Regulation of carbon partitioning determines the mix of carbohydrate (sugars, starch, cell wall storage polysaccharides) and oil. Legumes with their diversity of seed protein, oil and carbohydrate offer potential for progressing understanding of the key determinants of storage partitioning. The large amount of variation in the legume family is a major resource for the future (Gresshoff et al. 2015). Improved understanding of partitioning will likely require gene knockdown to reduce carbon flow into some pathways, to promote oil biosynthesis. Knockdown can be facilitated by the utilization of CRISR-cas9 technology (Luo et al. 2016).

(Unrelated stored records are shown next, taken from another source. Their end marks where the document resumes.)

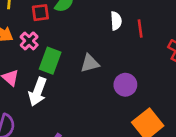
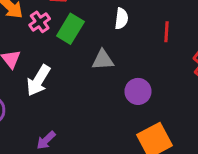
white semicircle: (116, 21) -> (121, 19), moved
green rectangle: (50, 61) -> (70, 29), moved

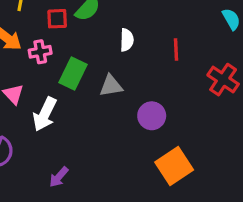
pink cross: (40, 22) -> (40, 52), turned 30
green rectangle: (70, 29) -> (73, 74), moved

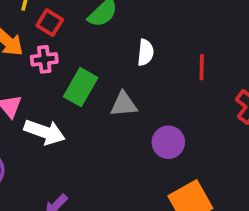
red square: (57, 19) -> (50, 23), moved, turned 30
white arrow: (45, 114) -> (45, 132), turned -100

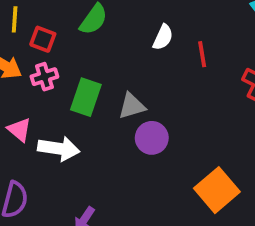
white semicircle: (145, 52) -> (163, 37), moved, turned 30
purple circle: (168, 142) -> (152, 138), moved

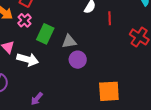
pink cross: (44, 77) -> (25, 20), turned -32
orange square: (217, 190) -> (109, 91), turned 30

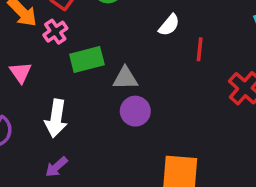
green rectangle: (45, 34) -> (87, 60), turned 42
white arrow: (28, 59) -> (56, 118), moved, turned 75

There are other opportunities with non-transgenic molecular breeding approaches (Chaudhary et al. 2015). The improved knowledge of oil body biogenesis, particularly in relation to oil body assembly, together with available genomic resources can facilitate development of selection markers. The current knowledge of biochemistry and molecular biology knowledge can be linked to the information derived from QTLs (Quantitative Trait Loci) and genome -wide association studies, available in legume crops such as soybean (Chaudhary et al. 2015). Meta-QTL analysis has been carried out on oil content in legumes (Qi et al. 2011; Zhaoming et al. 2017). Identification of transcript polymorphisms using integrated RNA-seq and bioinformatics is another approach to identify lines varying in oil composition (Goettel et al. 2014). CRISPR-cas9 gene-editing technology can be utilized where there are useful variants of known genes and regulatory regions (Luo et al. 2016).

Biotechnology to enhance oil production in legumes can be utilized not only in oil crops but for nutritional enhancement in other food legumes with low-lipid seed stores. While maximizing oil levels is a major biotechnological objective, there is also substantive potential in modifying fatty acids for different types of oil utilization as well as using oil bodies as a vehicle for seed protein enrichment.

Author contribution statement

YS and RJR designed and wrote the review; X-D Wang did the oil body cytology.